* DATA SHOWN:
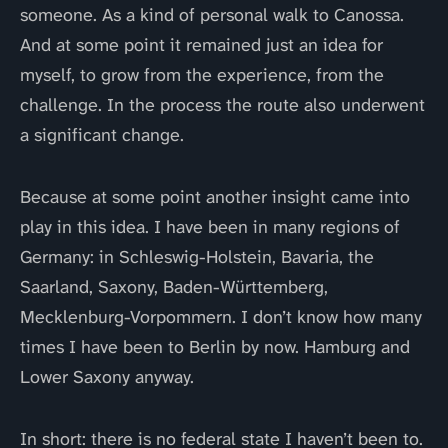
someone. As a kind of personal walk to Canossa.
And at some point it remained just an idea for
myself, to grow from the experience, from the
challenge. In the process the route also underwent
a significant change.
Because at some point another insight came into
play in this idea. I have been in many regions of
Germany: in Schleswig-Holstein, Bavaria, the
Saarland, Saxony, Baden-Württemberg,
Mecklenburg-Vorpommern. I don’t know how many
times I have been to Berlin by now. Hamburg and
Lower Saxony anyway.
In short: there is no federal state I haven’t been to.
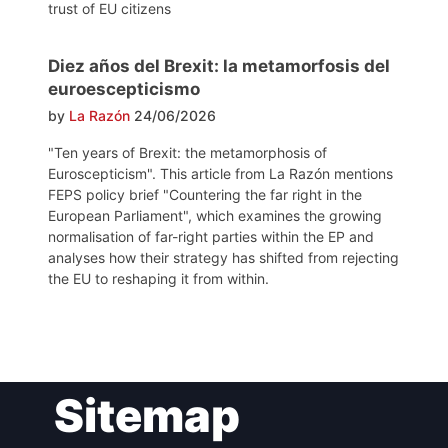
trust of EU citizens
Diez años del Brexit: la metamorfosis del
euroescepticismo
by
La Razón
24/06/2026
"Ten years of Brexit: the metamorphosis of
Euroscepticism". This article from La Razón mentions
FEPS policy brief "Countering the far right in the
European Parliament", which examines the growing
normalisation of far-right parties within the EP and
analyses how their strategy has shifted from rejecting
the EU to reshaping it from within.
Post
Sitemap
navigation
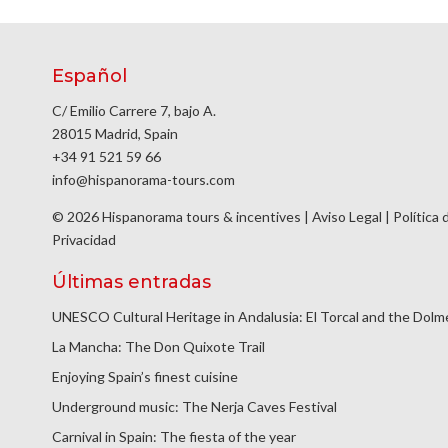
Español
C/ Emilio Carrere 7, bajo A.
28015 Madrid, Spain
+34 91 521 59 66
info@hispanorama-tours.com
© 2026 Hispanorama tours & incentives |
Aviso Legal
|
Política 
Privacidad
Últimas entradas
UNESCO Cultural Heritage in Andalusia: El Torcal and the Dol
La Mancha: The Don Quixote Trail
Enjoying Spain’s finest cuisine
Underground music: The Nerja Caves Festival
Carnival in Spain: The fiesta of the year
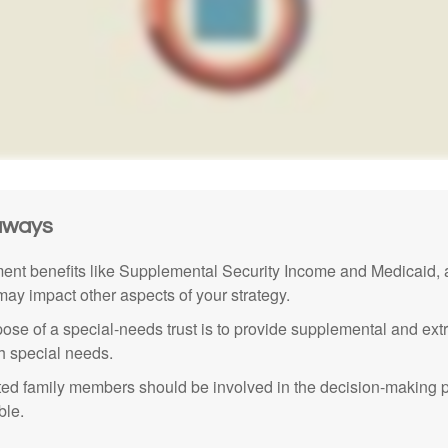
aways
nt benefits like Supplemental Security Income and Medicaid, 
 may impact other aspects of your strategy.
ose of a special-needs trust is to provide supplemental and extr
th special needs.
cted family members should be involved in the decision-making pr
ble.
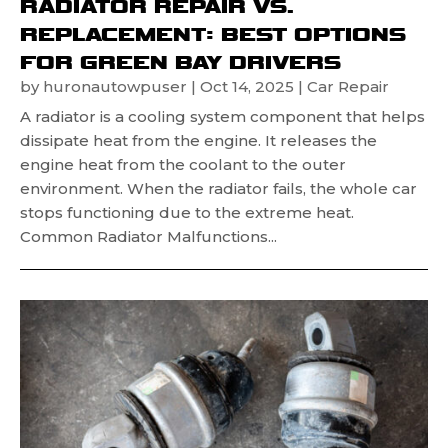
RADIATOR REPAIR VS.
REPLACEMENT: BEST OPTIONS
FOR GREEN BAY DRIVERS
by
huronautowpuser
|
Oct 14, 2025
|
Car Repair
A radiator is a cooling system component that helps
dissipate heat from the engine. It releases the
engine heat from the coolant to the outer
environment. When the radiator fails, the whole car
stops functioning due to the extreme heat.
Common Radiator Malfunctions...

* WORK ORDER: Return every line from the records above that holds the word "Brexit".

* RESPONSE:
Diez años del Brexit: la metamorfosis del
"Ten years of Brexit: the metamorphosis of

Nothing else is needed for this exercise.